Solving problems the FP way aka Purescript AdventofCode

razcore-rad · February 13, 2023, 2:09pm

Purescript v0.15.7

I didn’t really know how to title this, but anyway long story short, I regained my motivation so learn Purescript yet again and for the past month or so I went back to https://adventofcode.com to solve some puzzles from the beginning, i.e. 2015.

I made some progress up to 2015 - day 17 where I got stuck because of memory limitations.

I was pretty surprised to see that Purescript doesn’t have a combinatorics-related package out there so for the purposes of solving these problems I went to the Python docs and stackoverflow to get some examples of implementations in Javascript and Python.

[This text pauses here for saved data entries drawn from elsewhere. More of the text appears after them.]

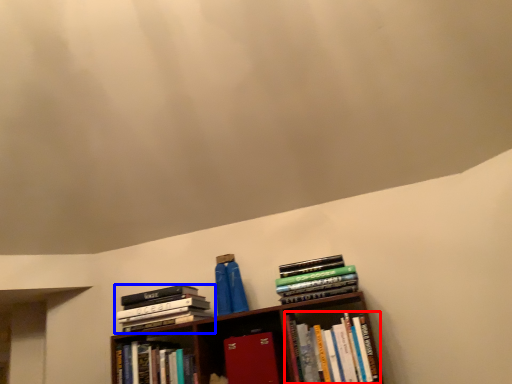 Question: Which object appears closest to the camera in this image, book (highlighted by a red box) or book (highlighted by a blue box)?

Choices:
 (A) book
 (B) book

Answer: (A) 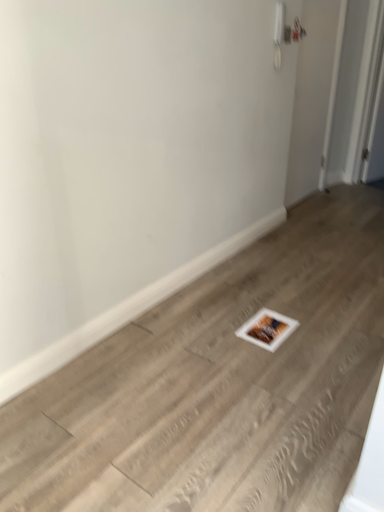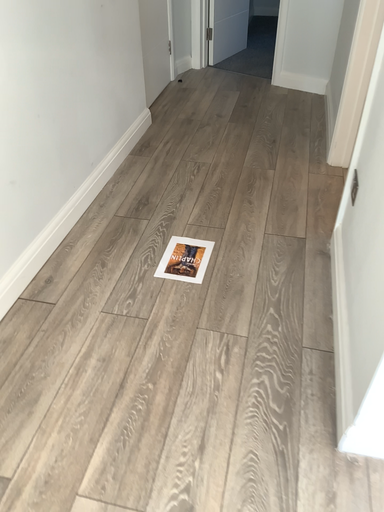 Question: How did the camera likely rotate when shooting the video?

Choices:
 (A) rotated right
 (B) rotated left

Answer: (A) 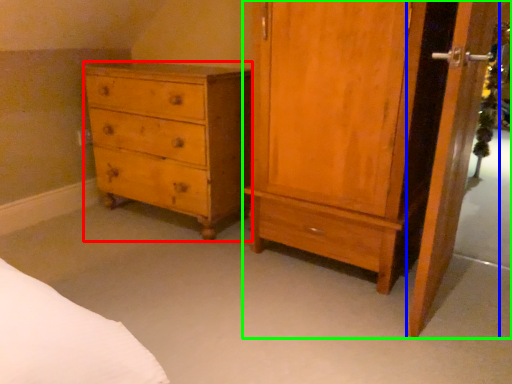 Question: Estimate the real-world distances between objects in this image. Which object is closer to chest of drawers (highlighted by a red box), screen door (highlighted by a blue box) or nightstand (highlighted by a green box)?

Choices:
 (A) screen door
 (B) nightstand

Answer: (B) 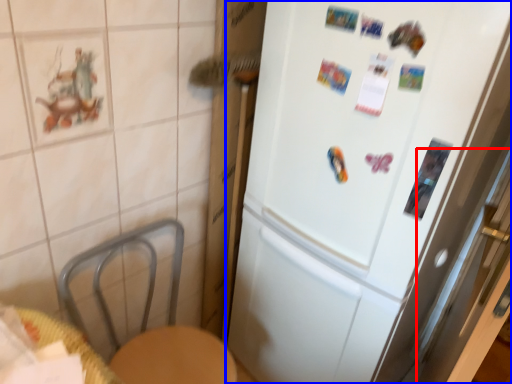 Question: Which of the following is the closest to the observer, screen door (highlighted by a red box) or refrigerator (highlighted by a blue box)?

Choices:
 (A) screen door
 (B) refrigerator

Answer: (A) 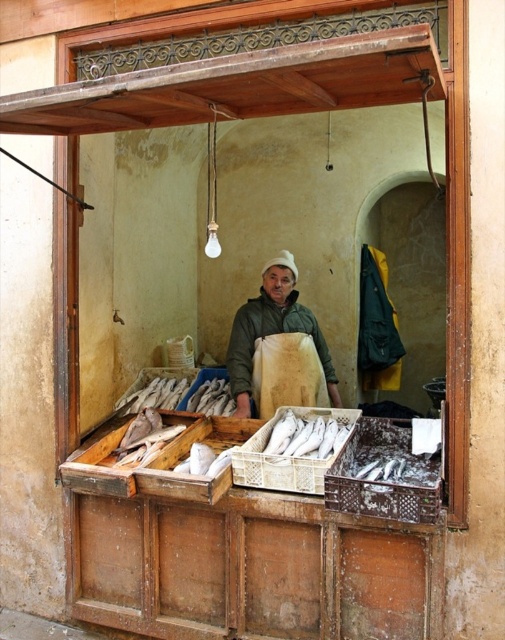 From the picture: Does green matte jacket at center come behind white plastic fish at center?

Yes, it is behind white plastic fish at center.

Does point (242, 392) lie in front of point (295, 422)?

No.

The image size is (505, 640). Find the location of `green matte jacket at center`. green matte jacket at center is located at coordinates (278, 348). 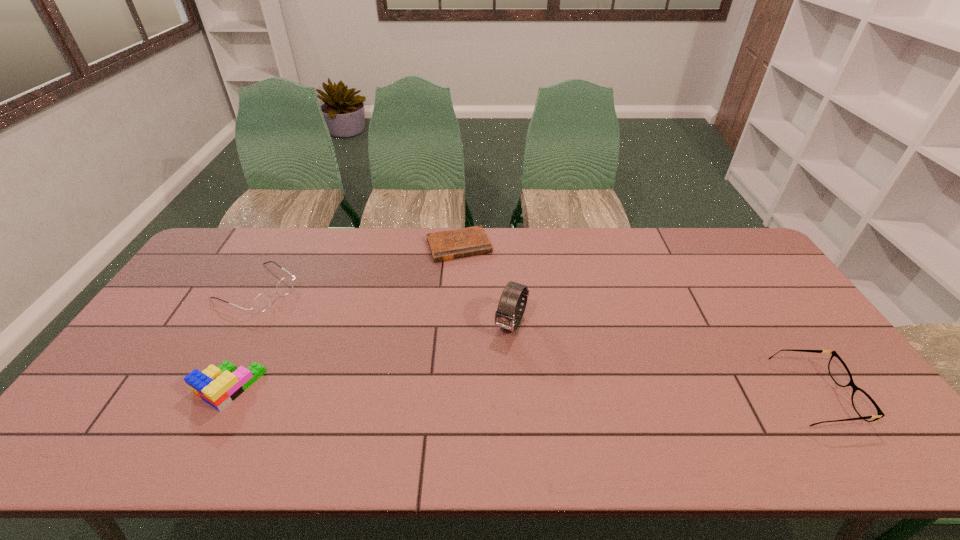 Locate which object ranks second in proximity to the tallest object. Please provide its 2D coordinates. Your answer should be formatted as a tuple, i.e. [(x, y)], where the tuple contains the x and y coordinates of a point satisfying the conditions above.

[(218, 386)]

Where is `free point that satisfies the following two spatial constraints: 1. on the front side of the Lego; 2. on the left side of the left spectacles`? This screenshot has width=960, height=540. free point that satisfies the following two spatial constraints: 1. on the front side of the Lego; 2. on the left side of the left spectacles is located at coordinates (x=202, y=387).

At what (x,y) coordinates should I click in order to perform the action: click on free space that satisfies the following two spatial constraints: 1. on the back side of the shortest object; 2. on the left side of the farther spectacles. Please return your answer as a coordinate pair (x, y). This screenshot has height=540, width=960. Looking at the image, I should click on coord(281,246).

The height and width of the screenshot is (540, 960). I want to click on free space in the image that satisfies the following two spatial constraints: 1. on the front side of the right spectacles; 2. on the front-facing side of the tallest object, so click(516, 396).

So I tried this code for cartesianProduct:

cartesianProduct :: ∀ f a. Foldable f => f (Array a) -> Array (Array a)
cartesianProduct = foldl (\acc pool -> concatMap (\as -> snoc as <$> pool) acc) [[]]

The problem with it is that it easily blows the heap memory. On my PC, cartesianProduct $ replicate 8 (range 0 7) blows the heap.

The input for the problem on day 17 is of length 20, i.e. the equivalent of range 0 19 so I need to start with cartesianProduct $ replicate 20 input essentially.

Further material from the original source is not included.